Most college students need a side income to cover all the expenses of tuition and living away from home.

Unfortunately, many traditional part-time jobs tend to be far more time-demanding and less flexible than a college schedule can allow. However, there are lots of opportunities for online jobs that can allow you to earn some extra cash without compromising your grades. Whether you’re looking for a little spending more or an extra $1,000 per month, there are plenty of possibilities.

Here we’ll explore 15 of the best options that may be just what you’ve been looking for.

→ Related reading: 30+ of the Best Weekend Jobs

Online Jobs for College Students

1. Social Media Manager

Most of us spend our free time on social media, so why not get paid at the same time?
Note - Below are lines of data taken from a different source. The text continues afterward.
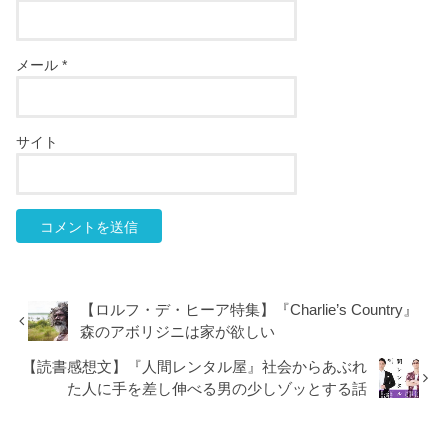
メール
*
サイト
【ロルフ・デ・ヒーア特集】『Charlie’s Country』
森のアボリジニは家が欲しい
【読書感想文】『人間レンタル屋』社会からあぶれ
た人に手を差し伸べる男の少しゾッとする話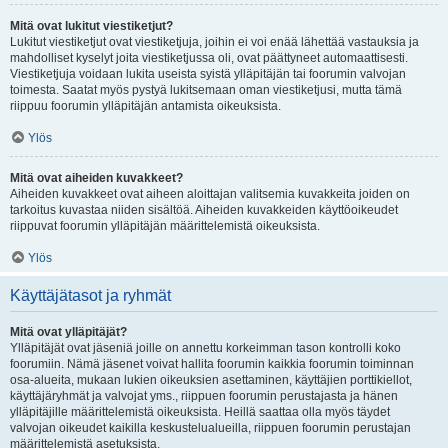
Mitä ovat lukitut viestiketjut?
Lukitut viestiketjut ovat viestiketjuja, joihin ei voi enää lähettää vastauksia ja
mahdolliset kyselyt joita viestiketjussa oli, ovat päättyneet automaattisesti.
Viestiketjuja voidaan lukita useista syistä ylläpitäjän tai foorumin valvojan
toimesta. Saatat myös pystyä lukitsemaan oman viestiketjusi, mutta tämä
riippuu foorumin ylläpitäjän antamista oikeuksista.
Ylös
Mitä ovat aiheiden kuvakkeet?
Aiheiden kuvakkeet ovat aiheen aloittajan valitsemia kuvakkeita joiden on
tarkoitus kuvastaa niiden sisältöä. Aiheiden kuvakkeiden käyttöoikeudet
riippuvat foorumin ylläpitäjän määrittelemistä oikeuksista.
Ylös
Käyttäjätasot ja ryhmät
Mitä ovat ylläpitäjät?
Ylläpitäjät ovat jäseniä joille on annettu korkeimman tason kontrolli koko
foorumiin. Nämä jäsenet voivat hallita foorumin kaikkia foorumin toiminnan
osa-alueita, mukaan lukien oikeuksien asettaminen, käyttäjien porttikiellot,
käyttäjäryhmät ja valvojat yms., riippuen foorumin perustajasta ja hänen
ylläpitäjille määrittelemistä oikeuksista. Heillä saattaa olla myös täydet
valvojan oikeudet kaikilla keskustelualueilla, riippuen foorumin perustajan
määrittelemistä asetuksista.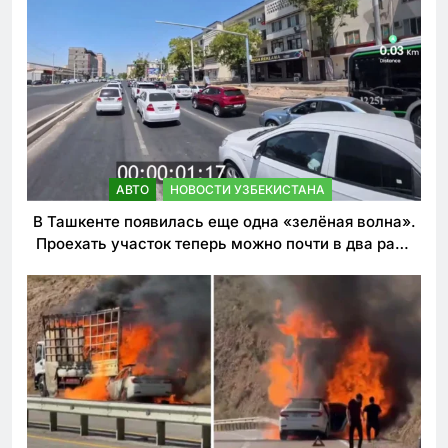
АВТО
НОВОСТИ УЗБЕКИСТАНА
В Ташкенте появилась еще одна «зелёная волна».
Проехать участок теперь можно почти в два раза
быстрее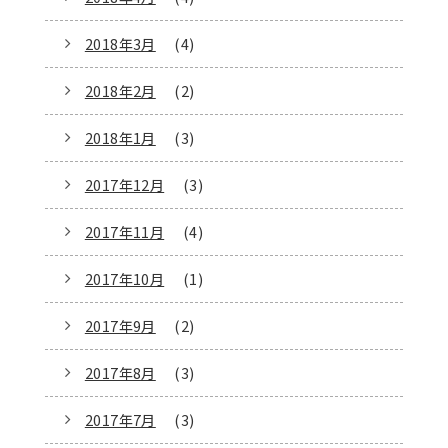
2018年3月
(4)
2018年2月
(2)
2018年1月
(3)
2017年12月
(3)
2017年11月
(4)
2017年10月
(1)
2017年9月
(2)
2017年8月
(3)
2017年7月
(3)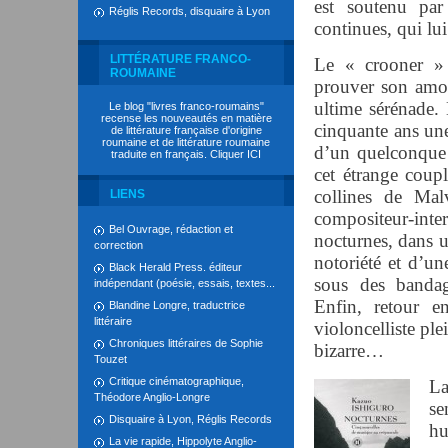
est soutenu par
Réglis Records, disquaire à Lyon
continues, qui l
LITTÉRATURE FRANCO-
Le « crooner » v
ROUMAINE
prouver son amo
ultime sérénade. 
Le blog "livres franco-roumains"
recense les nouveautés en matière
cinquante ans une 
de littérature française d'origine
roumaine et de littérature roumaine
d’un quelconque 
traduite en français. Cliquer
ICI
cet étrange coup
collines de Mal
LIENS
compositeur-interp
Bel Ouvrage, rédaction et
nocturnes, dans u
correction
notoriété et d’un
Black Herald Press. éditeur
sous des bandag
indépendant (poésie, essais, textes...
Enfin, retour e
Blandine Longre, traductrice
littéraire
violoncelliste ple
Chroniques littéraires de Sophie
bizarre…
Touzet
Critique cinématographique,
La
Théodore Anglio-Longre
se
Disquaire à Lyon, Réglis Records
hu
La vie rapide, Hippolyte Anglio-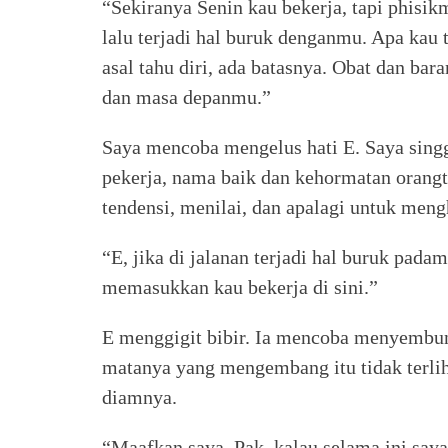
“Sekiranya Senin kau bekerja, tapi phisik
lalu terjadi hal buruk denganmu. Apa kau 
asal tahu diri, ada batasnya. Obat dan bar
dan masa depanmu.”
Saya mencoba mengelus hati E. Saya sing
pekerja, nama baik dan kehormatan orangt
tendensi, menilai, dan apalagi untuk men
“E, jika di jalanan terjadi hal buruk pad
memasukkan kau bekerja di sini.”
E menggigit bibir. Ia mencoba menyembun
matanya yang mengembang itu tidak terlih
diamnya.
“Maafkan saya, Pak, kalau selama ini say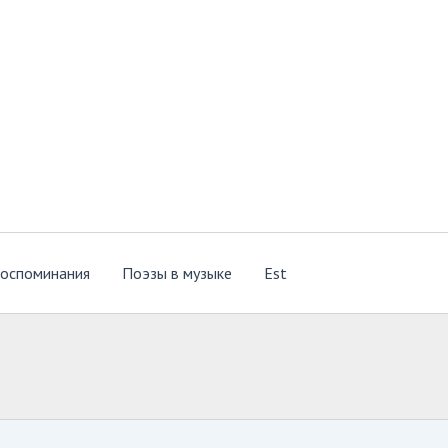
оспоминания
Поэзы в музыке
Est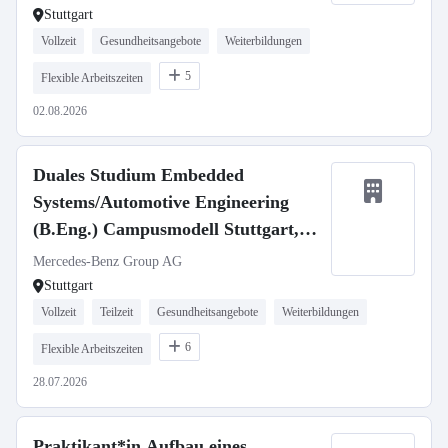
GmbH, Stuttgart Vaihingen,
Stuttgart
Studienbeginn 1. Oktober 2027
Vollzeit
Gesundheitsangebote
Weiterbildungen
(m/w/d)
5
Flexible Arbeitszeiten
02.08.2026
Duales Studium Embedded
Systems/Automotive Engineering
(B.Eng.) Campusmodell Stuttgart,
01.10.2027 (w/m/d)
Mercedes-Benz Group AG
Stuttgart
Vollzeit
Teilzeit
Gesundheitsangebote
Weiterbildungen
6
Flexible Arbeitszeiten
28.07.2026
Praktikant*in Aufbau eines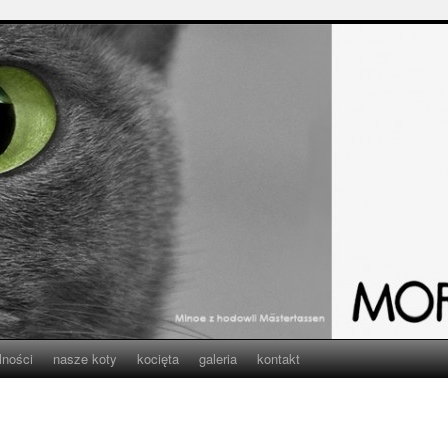
lności
nasze koty
kocięta
galeria
kontakt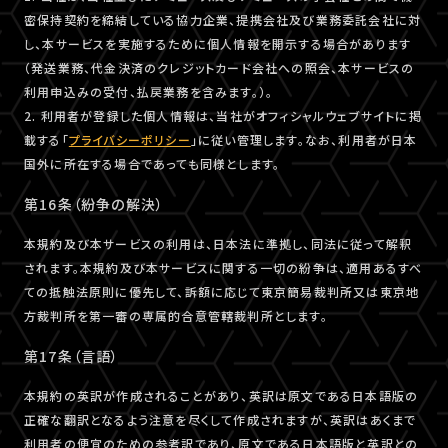
密保持契約を締結している協力企業、提携会社及び業務委託会社に対
し、本サービスを実施するために個人情報を開示する場合があります
（発送業務、代金決済のクレジットカード会社への照会、本サービスの
利用申込みの受付、払戻業務を含みます。）。
2. 利用者が登録した個人情報は、当社がオフィシャルウェブサイトに掲
載する「
プライバシーポリシー
」に従い管理します。なお、利用者が日本
国外に所在する場合であっても同様とします。
第16条（紛争の解決）
本規約及び本サービスの利用は、日本法に準拠し、同法に従って解釈
されます。本規約及び本サービスに関する一切の紛争は、適用あるすべ
ての抵触法原則に優先して、訴額に応じて東京簡易裁判所又は東京地
方裁判所を第一審の専属的合意管轄裁判所とします。
第17条（言語）
本規約の英訳が作成されることがあり、英訳は原文である日本語版の
正確な翻訳となるよう注意を尽くして作成されますが、英訳はあくまで
利用者の便宜のための参考訳であり、原文である日本語版と英訳との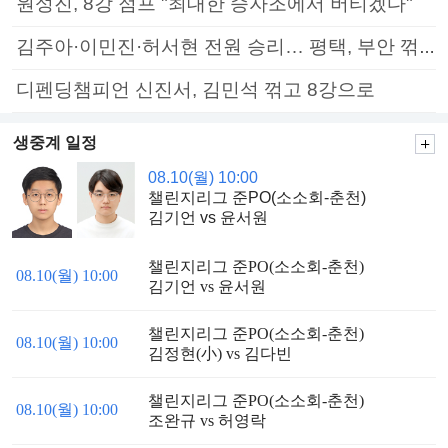
원성진, 8강 점프 "최대한 승자조에서 버티겠다"
김주아·이민진·허서현 전원 승리… 평택, 부안 꺾고 5연승
디펜딩챔피언 신진서, 김민석 꺾고 8강으로
생중계 일정
08.10(월) 10:00
챌린지리그 준PO(소소회-춘천)
김기언 vs 윤서원
챌린지리그 준PO(소소회-춘천)
08.10(월) 10:00
김기언 vs 윤서원
챌린지리그 준PO(소소회-춘천)
08.10(월) 10:00
김정현(小) vs 김다빈
챌린지리그 준PO(소소회-춘천)
08.10(월) 10:00
조완규 vs 허영락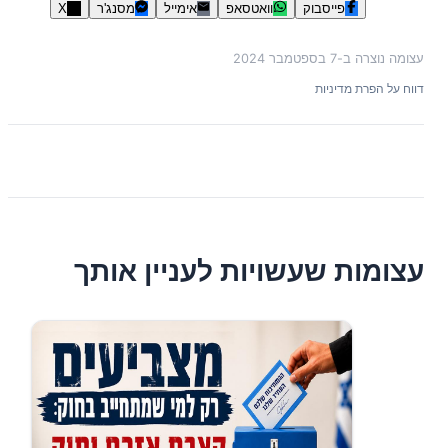
פייסבוק
וואטסאפ
אימייל
מסנג'ר
X
עצומה נוצרה ב-
7 בספטמבר 2024
דווח על הפרת מדיניות
עצומות שעשויות לעניין אותך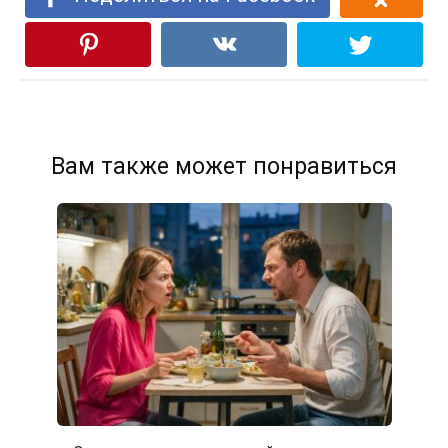
Вам также может понравиться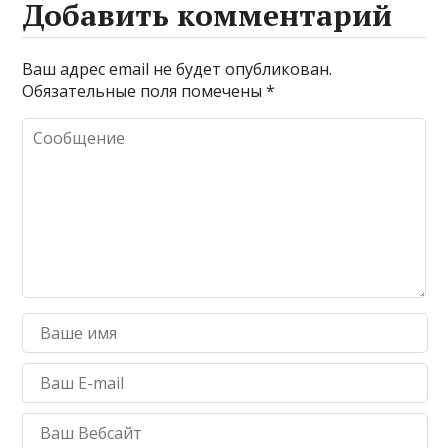
Добавить комментарий
Ваш адрес email не будет опубликован.
Обязательные поля помечены
*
Most modern businesses use social media for marketing and brand purposes, but in-house management can be costly, and employee time is often better utilized elsewhere. This is where an independently contracted social media manager can step in.

A social media manager can help to build business brand awareness by building relationships with potential clients or customers, curating content, and encouraging new leads. You will act as the online voice for the company.

You can get started working as a social media manager by approaching a local business you are interested in and telling them about your services. Start with businesses you already use such as coffee shops, restaurants, and yoga studios. Concentrate your efforts on the social media platforms that you feel most comfortable with and highlight how it can be used to grow a business and reach new customers.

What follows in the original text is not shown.